UKRAINE/ARMÉNIE : Émotion à GÉOMÉTRIE VARIABLE de l’Occident – Par Roland LOMBARDI
septembre 24, 2022
De nouveaux affrontements ont opposé l’Arménie et l’Azerbaïdjan. Or, dans le contexte du conflit ukrainien, les timides appels au cessez-le-feu des dirigeants et médias occidentaux confirment l’incohérence morale et géopolitique de l’Occident.
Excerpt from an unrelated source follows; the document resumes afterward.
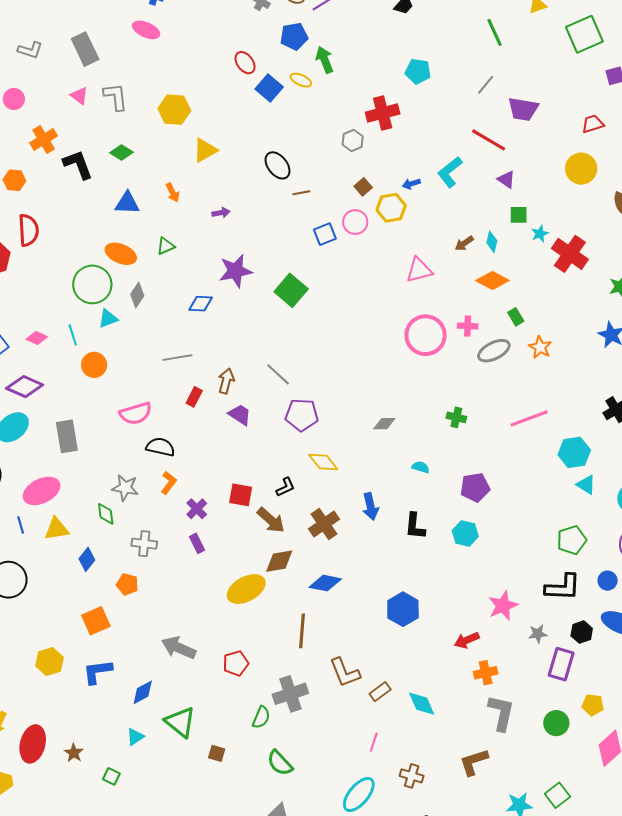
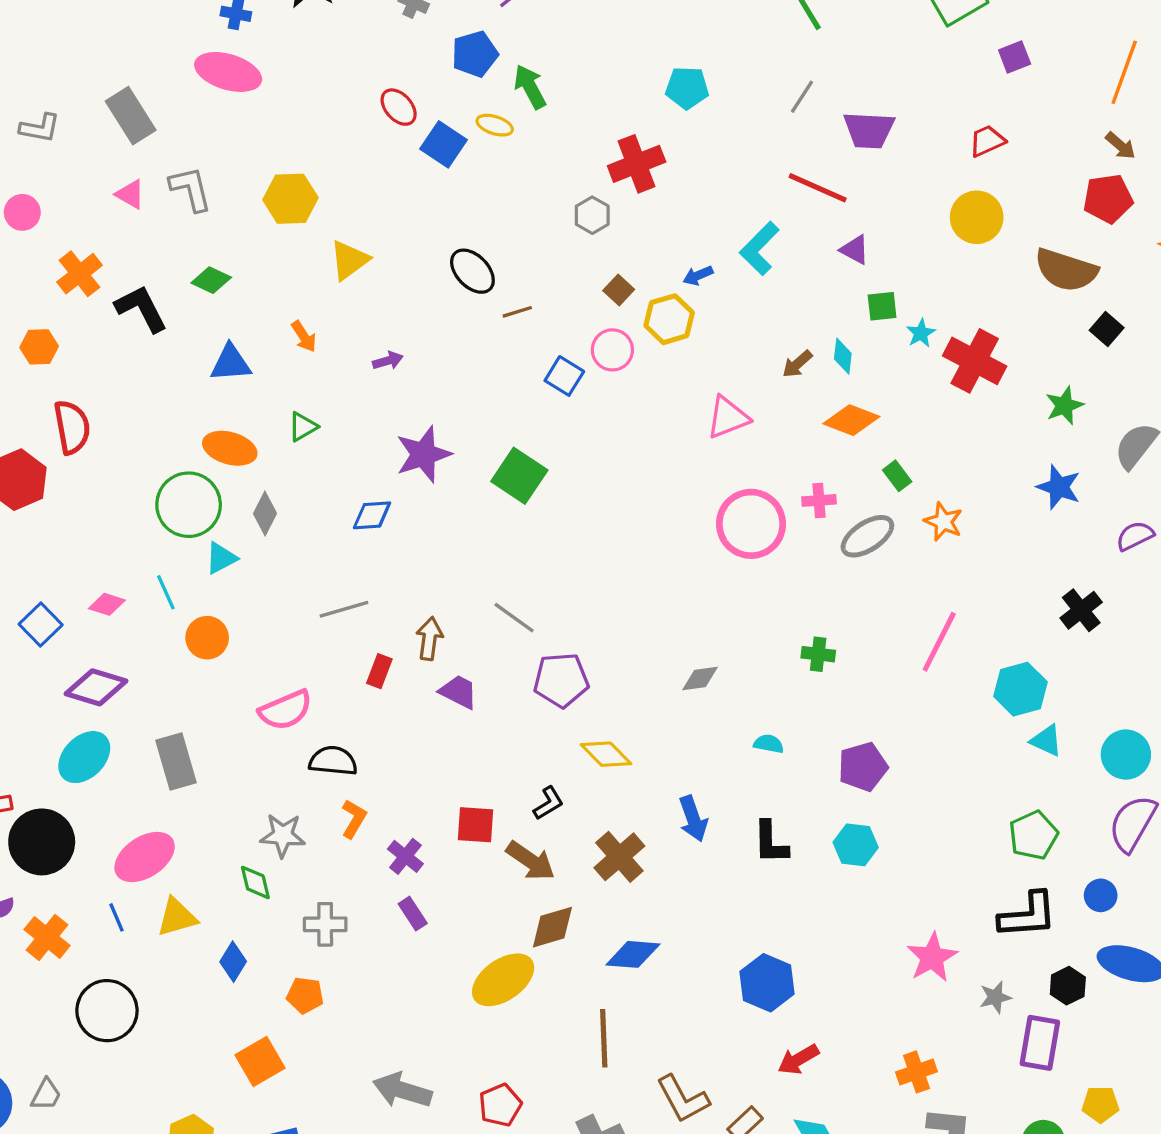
pink ellipse: (146, 30) -> (228, 72), size x1.4
blue square: (325, 234) -> (564, 376), turned -30
pink line: (529, 418) -> (939, 642), turned -36
red arrow: (467, 640) -> (798, 1059), moved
Dans la nuit du 12 au 13 septembre dernier, l’armée azérie a lancé une offensive sur différents points de la frontière avec l’Arménie. En quelques heures et avant que ne soit décrété un cessez-le-feu le 14 septembre au soir, les forces azerbaïdjanaises ont avancé sur au moins 10 km2 dans le territoire de la République d’Arménie. Les combats ont provoqué d’importants dommages matériels et la mort d’une centaine de soldats arméniens selon Erevan.
Roland Lombardi est docteur en Histoire, géopolitologue et spécialiste du Moyen-Orient. Il a récemment publié les essais Poutine d’Arabie (VA Editions, 2020) et Sommes-nous arrivés à la fin de l’histoire ? (VA Editions, 2021)
Cet épisode n’est pas sans rappeler la « Guerre des 44 jours » lancée par Bakou, il y a deux ans, contre le Haut-Karabagh (région peuplée d’Arméniens revendiquée par l’Azerbaïdjan) qui avait coûté la vie à plus de 3 000 Arméniens et causé près de 75 000 déplacés.
C’est un conflit ancien et interminable qui se joue ici et qui ne peut se comprendre qu’au prisme de la géostratégie de l’Azerbaïdjan et surtout de son parrain turc.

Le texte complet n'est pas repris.